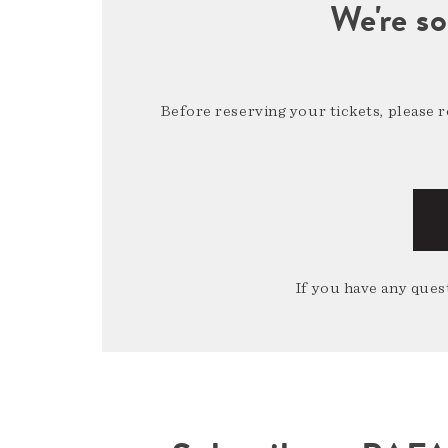
We're so
Before reserving your tickets, please 
If you have any quest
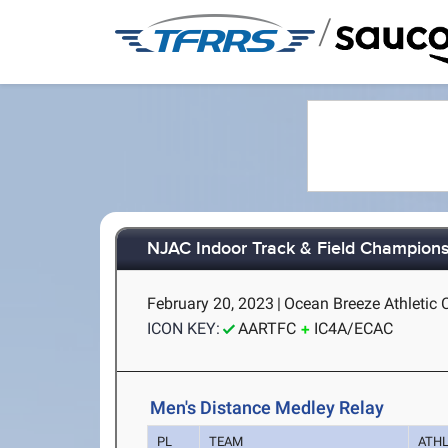
/
NJAC Indoor Track & Field Champion
February 20, 2023
|
Ocean Breeze Athletic 
ICON KEY:
AARTFC
IC4A/ECAC
Men's Distance Medley Relay
PL
TEAM
ATH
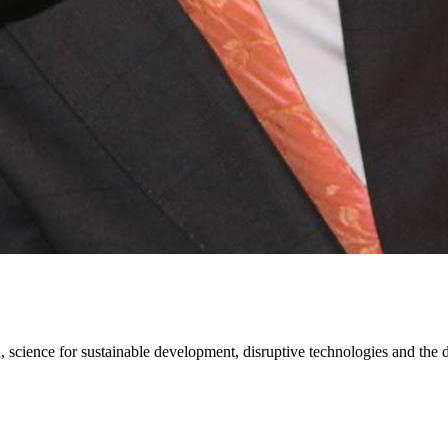
ion, science for sustainable development, disruptive technologies and th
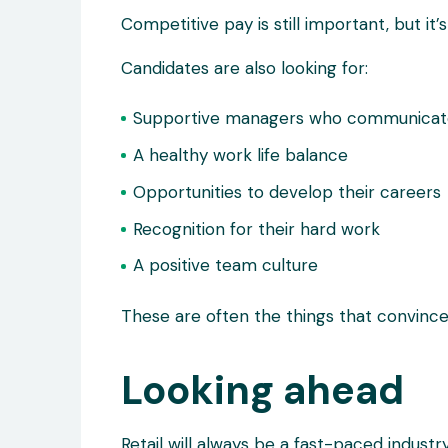
Competitive pay is still important, but it’
Candidates are also looking for:
Supportive managers who communicat
A healthy work life balance
Opportunities to develop their careers
Recognition for their hard work
A positive team culture
These are often the things that convinc
Looking ahead
Retail will always be a fast-paced industry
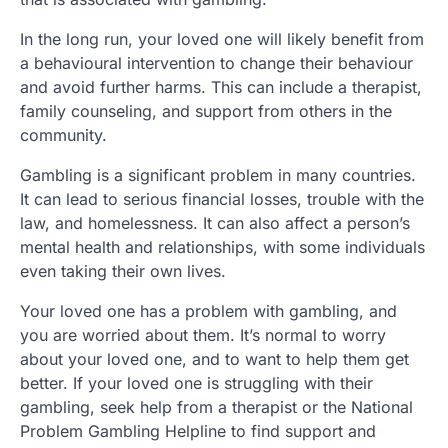
In the long run, your loved one will likely benefit from
a behavioural intervention to change their behaviour
and avoid further harms. This can include a therapist,
family counseling, and support from others in the
community.
Gambling is a significant problem in many countries.
It can lead to serious financial losses, trouble with the
law, and homelessness. It can also affect a person’s
mental health and relationships, with some individuals
even taking their own lives.
Your loved one has a problem with gambling, and
you are worried about them. It’s normal to worry
about your loved one, and to want to help them get
better. If your loved one is struggling with their
gambling, seek help from a therapist or the National
Problem Gambling Helpline to find support and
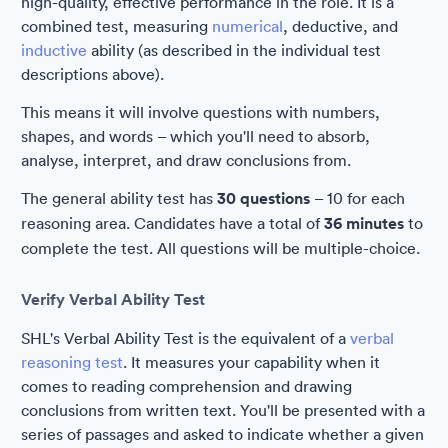
high-quality, effective performance in the role. It is a
combined test, measuring
numerical
, deductive, and
inductive
ability (as described in the individual test
descriptions above).
This means it will involve questions with numbers,
shapes, and words – which you'll need to absorb,
analyse, interpret, and draw conclusions from.
The general ability test has
30 questions
– 10 for each
reasoning area. Candidates have a total of
36 minutes
to
complete the test. All questions will be multiple-choice.
Verify Verbal Ability Test
SHL's Verbal Ability Test is the equivalent of a
verbal
reasoning test
. It measures your capability when it
comes to reading comprehension and drawing
conclusions from written text. You'll be presented with a
series of passages and asked to indicate whether a given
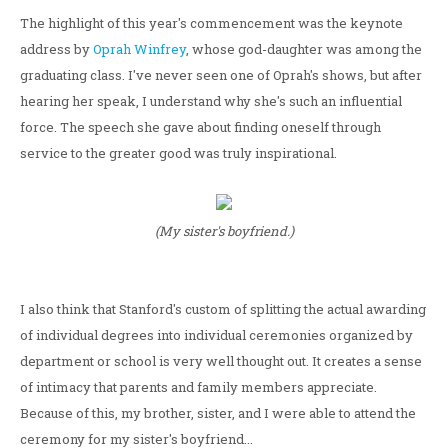
The highlight of this year's commencement was the keynote
address by
Oprah Winfrey
, whose god-daughter was among the
graduating class. I've never seen one of Oprah's shows, but after
hearing her speak, I understand why she's such an influential
force. The speech she gave about finding oneself through
service to the greater good was truly inspirational.
(My sister's boyfriend.)
I also think that Stanford's custom of splitting the actual awarding
of individual degrees into individual ceremonies organized by
department or school is very well thought out. It creates a sense
of intimacy that parents and family members appreciate.
Because of this, my brother, sister, and I were able to attend the
ceremony for my sister's boyfriend...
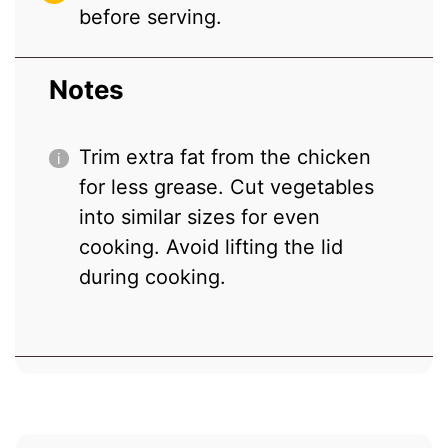
before serving.
Notes
Trim extra fat from the chicken
for less grease. Cut vegetables
into similar sizes for even
cooking. Avoid lifting the lid
during cooking.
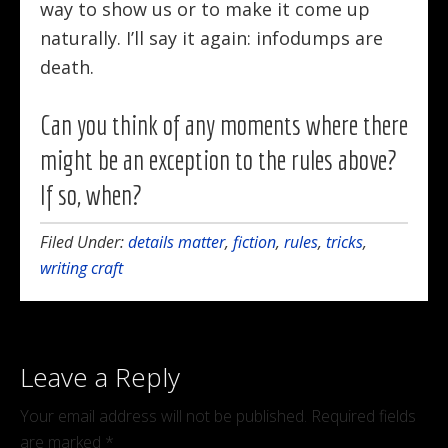
way to show us or to make it come up
naturally. I’ll say it again: infodumps are
death.
Can you think of any moments where there
might be an exception to the rules above?
If so, when?
Filed Under:
details matter
,
fiction
,
rules
,
tricks
,
writing craft
Leave a Reply
Your email address will not be published.
Required fields
are marked
*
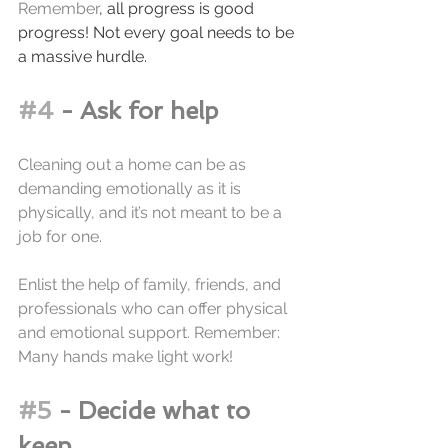
Remember
, all progress is good 
progress! Not every goal needs to be 
a massive hurdle. 
#4
 - Ask for help
Cleaning out a home can be as 
demanding emotionally as it is 
physically, and it’s not meant to be a 
job for one. 
Enlist the help of family, friends, and 
professionals who can offer physical 
and emotional support. Remember: 
Many hands make light work!
#5
 - Decide what to 
keep.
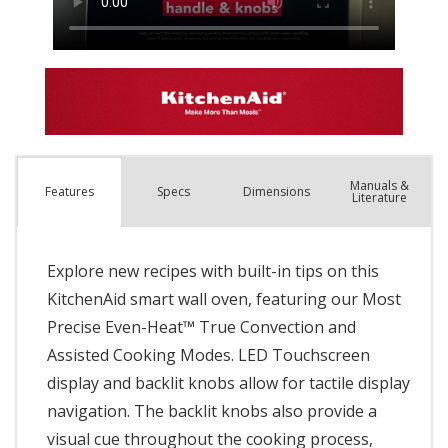
Manuals &
Spec
s
Dimensions
Features
Literature
Explore new recipes with built-in tips on this
KitchenAid smart wall oven, featuring our Most
Precise Even-Heat™ True Convection and
Assisted Cooking Modes. LED Touchscreen
display and backlit knobs allow for tactile display
navigation. The backlit knobs also provide a
visual cue throughout the cooking process,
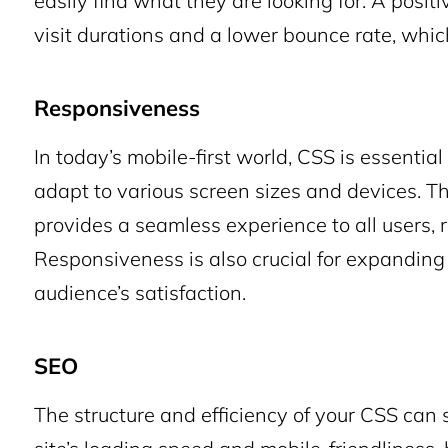
easily find what they are looking for. A posit
visit durations and a lower bounce rate, which 
Responsiveness
In today’s mobile-first world, CSS is essentia
adapt to various screen sizes and devices. Th
provides a seamless experience to all users, 
Responsiveness is also crucial for expanding
audience’s satisfaction.
SEO
The structure and efficiency of your CSS can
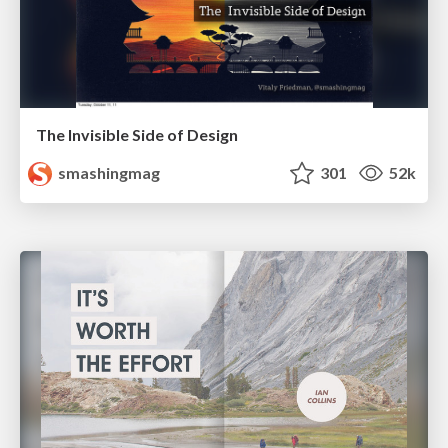
The Invisible Side of Design
smashingmag
301
52k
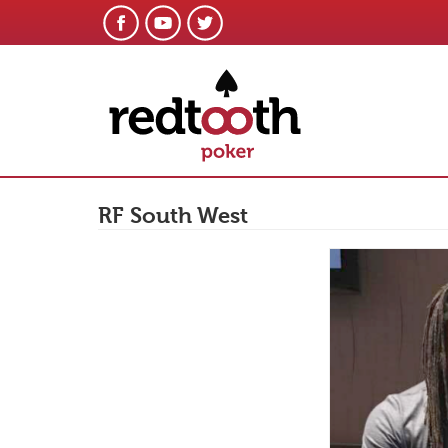
RF South West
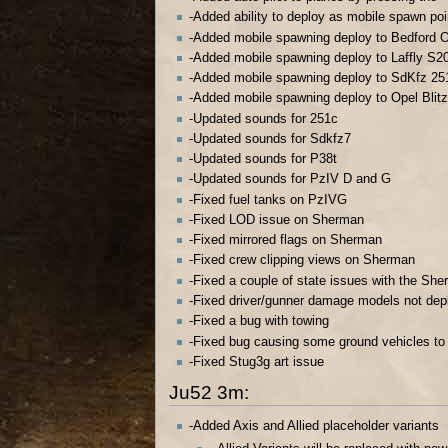
-Added ability to deploy as mobile spawn poi
-Added mobile spawning deploy to Bedford 
-Added mobile spawning deploy to Laffly S2
-Added mobile spawning deploy to SdKfz 25
-Added mobile spawning deploy to Opel Blitz
-Updated sounds for 251c
-Updated sounds for Sdkfz7
-Updated sounds for P38t
-Updated sounds for PzIV D and G
-Fixed fuel tanks on PzIVG
-Fixed LOD issue on Sherman
-Fixed mirrored flags on Sherman
-Fixed crew clipping views on Sherman
-Fixed a couple of state issues with the Sh
-Fixed driver/gunner damage models not dep
-Fixed a bug with towing
-Fixed bug causing some ground vehicles to
-Fixed Stug3g art issue
Ju52 3m:
-Added Axis and Allied placeholder variants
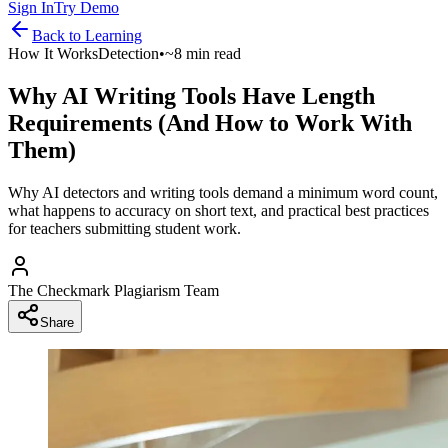
Sign In
Try Demo
Back to
Learning
How It Works
Detection
•
~8 min read
Why AI Writing Tools Have Length
Requirements (And How to Work With
Them)
Why AI detectors and writing tools demand a minimum word count,
what happens to accuracy on short text, and practical best practices
for teachers submitting student work.
The Checkmark Plagiarism Team
Share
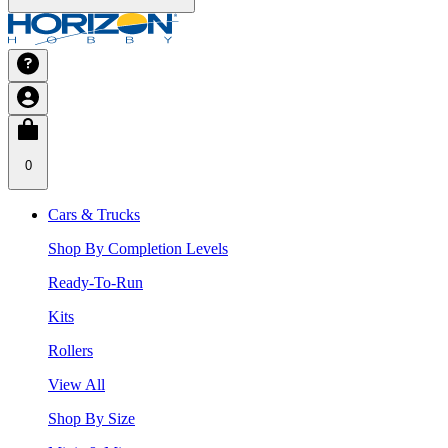
0
Cars & Trucks
Shop By Completion Levels
Ready-To-Run
Kits
Rollers
View All
Shop By Size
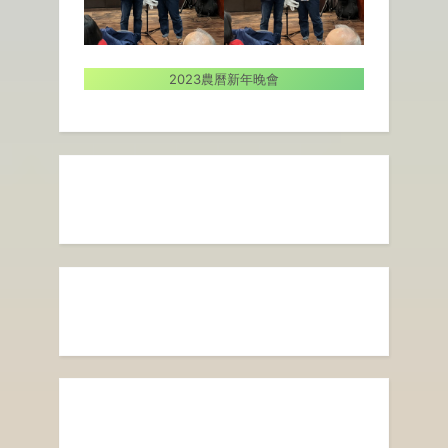
2023農曆新年晚會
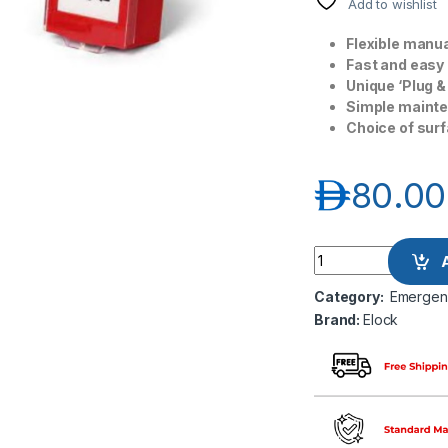
Add to wishlist
Flexible manua
Fast and easy i
Unique ‘Plug &
Simple mainten
Choice of surf
د.إ
80.00
Elock EL-EM-201RD
Category:
Emergenc
Brand:
Elock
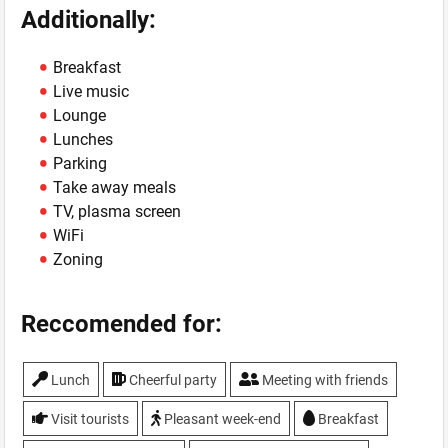
Additionally:
Breakfast
Live music
Lounge
Lunches
Parking
Take away meals
TV, plasma screen
WiFi
Zoning
Reccomended for:
Lunch
Cheerful party
Meeting with friends
Visit tourists
Pleasant week-end
Breakfast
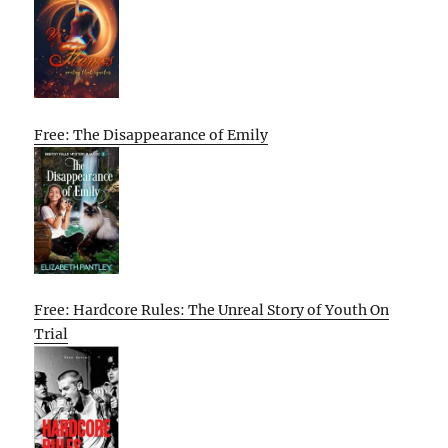
Free: The Disappearance of Emily
Free: Hardcore Rules: The Unreal Story of Youth On
Trial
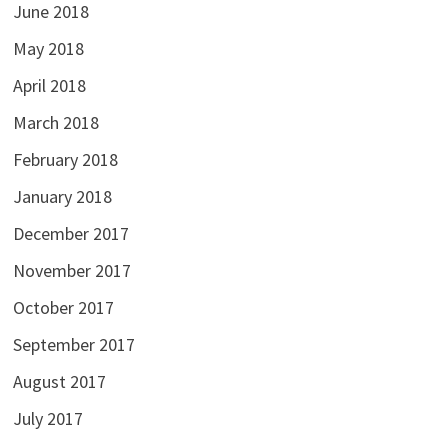
June 2018
May 2018
April 2018
March 2018
February 2018
January 2018
December 2017
November 2017
October 2017
September 2017
August 2017
July 2017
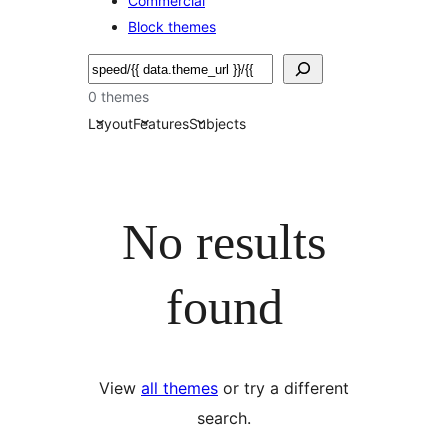
Commercial
Block themes
Nggoléki
0 themes
Layout
Features
Subjects
No results
found
View
all themes
or try a different
search.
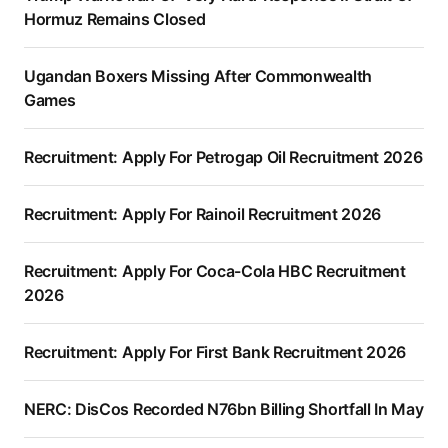
Hormuz Remains Closed
Ugandan Boxers Missing After Commonwealth
Games
Recruitment: Apply For Petrogap Oil Recruitment 2026
Recruitment: Apply For Rainoil Recruitment 2026
Recruitment: Apply For Coca-Cola HBC Recruitment
2026
Recruitment: Apply For First Bank Recruitment 2026
NERC: DisCos Recorded N76bn Billing Shortfall In May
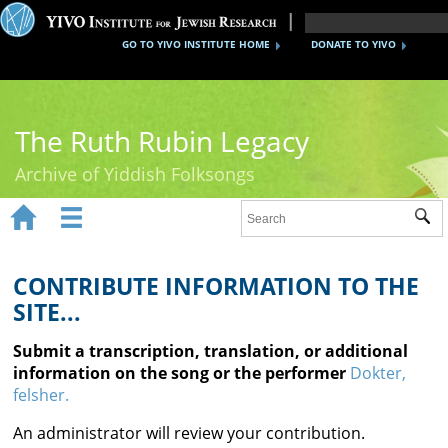
GO TO YIVO INSTITUTE HOME
DONATE TO YIVO
The Ruth Rubin Legacy
Archive of Yiddish Folksongs


Sub
Home
Ruth Rubin
CONTRIBUTE INFORMATION TO THE
SITE...
Recordings
Submit a transcription, translation, or additional
Documents
information on the song or the performer
Dokter,
felsher.
Videos
An administrator will review your contribution.
Reference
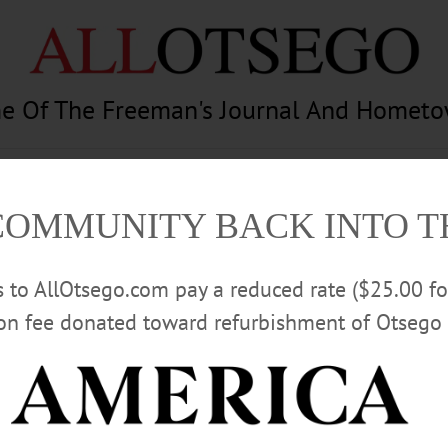
e Of The Freeman's Journal And Homet
am
Photography
Calendar
Classifieds
COMMUNITY BACK INTO 
rs to AllOtsego.com pay a reduced rate ($25.00 f
ion fee donated toward refurbishment of Otsego 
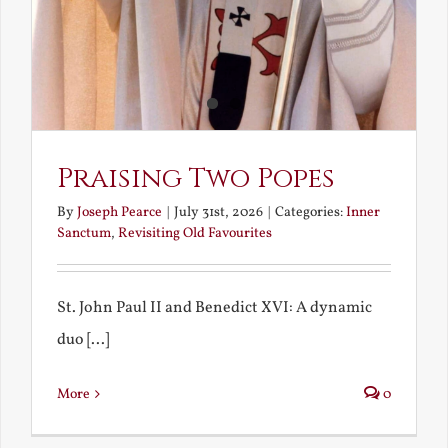
Praising Two Popes
By
Joseph Pearce
|
July 31st, 2026
|
Categories:
Inner
Sanctum
,
Revisiting Old Favourites
St. John Paul II and Benedict XVI: A dynamic
duo [...]
More
0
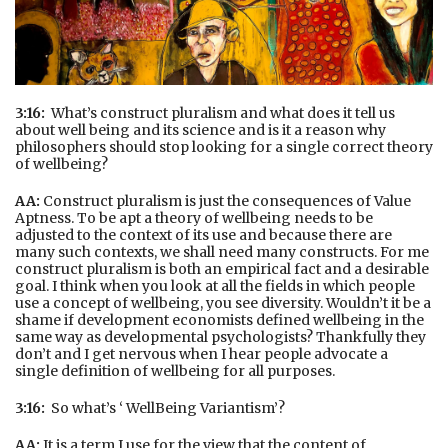
3:16:
What’s construct pluralism and what does it tell us
about well being and its science and is it a reason why
philosophers should stop looking for a single correct theory
of wellbeing?
AA:
Construct pluralism is just the consequences of Value
Aptness. To be apt a theory of wellbeing needs to be
adjusted to the context of its use and because there are
many such contexts, we shall need many constructs. For me
construct pluralism is both an empirical fact and a desirable
goal. I think when you look at all the fields in which people
use a concept of wellbeing, you see diversity. Wouldn’t it be a
shame if development economists defined wellbeing in the
same way as developmental psychologists? Thankfully they
don’t and I get nervous when I hear people advocate a
single definition of wellbeing for all purposes.
3:16:
So what’s ‘ WellBeing Variantism’?
AA:
It is a term I use for the view that the content of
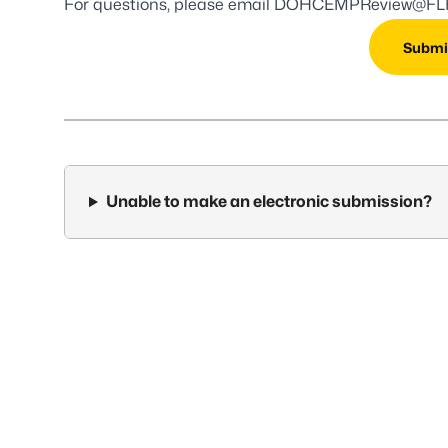
For questions, please email
DOHCEMPReview@FLH
Submi
Unable to make an electronic submission?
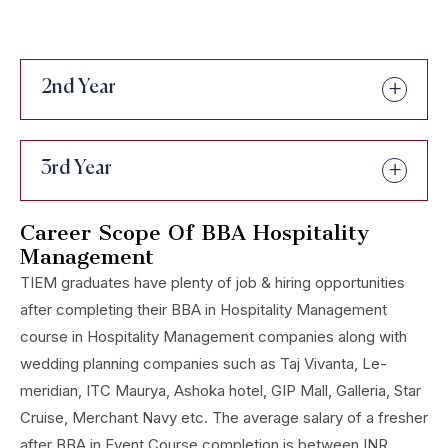
2nd Year
3rd Year
Career Scope Of BBA Hospitality
Management
TIEM graduates have plenty of job & hiring opportunities
after completing their BBA in Hospitality Management
course in Hospitality Management companies along with
wedding planning companies such as Taj Vivanta, Le-
meridian, ITC Maurya, Ashoka hotel, GIP Mall, Galleria, Star
Cruise, Merchant Navy etc. The average salary of a fresher
after BBA in Event Course completion is between INR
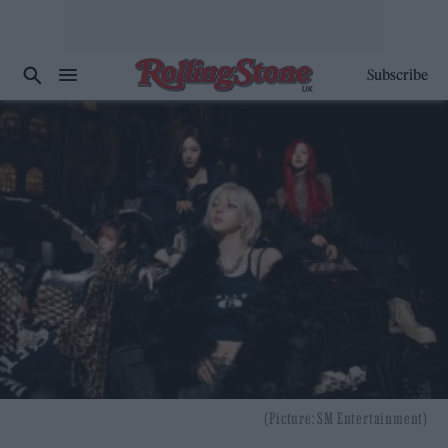
Subscribe
(Picture: SM Entertainment)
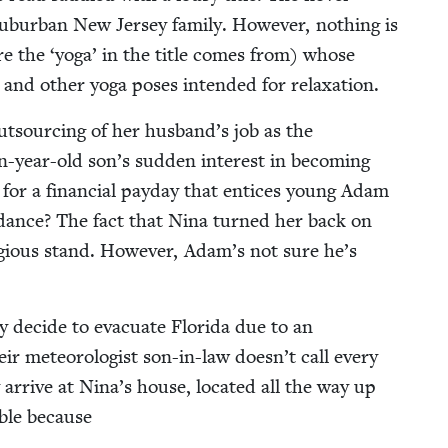
b­ur­ban New Jer­sey fam­i­ly. How­ev­er, noth­ing is
ere the
‘
yoga’ in the title comes from) whose
og and oth­er yoga pos­es intend­ed for relaxation.
out­sourc­ing of her husband’s job as the
een-year-old son’s sud­den inter­est in becom­ing
sire for a finan­cial pay­day that entices young Adam
uid­ance? The fact that Nina turned her back on
­gious stand. How­ev­er, Adam’s not sure he’s
 decide to evac­u­ate Flori­da due to an
r mete­o­rol­o­gist son-in-law doesn’t call every
arrive at Nina’s house, locat­ed all the way up
i­ble because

Your goal: A single number is expected: how many lines in the material above contain the word "Updated".

Response to the exercise: 4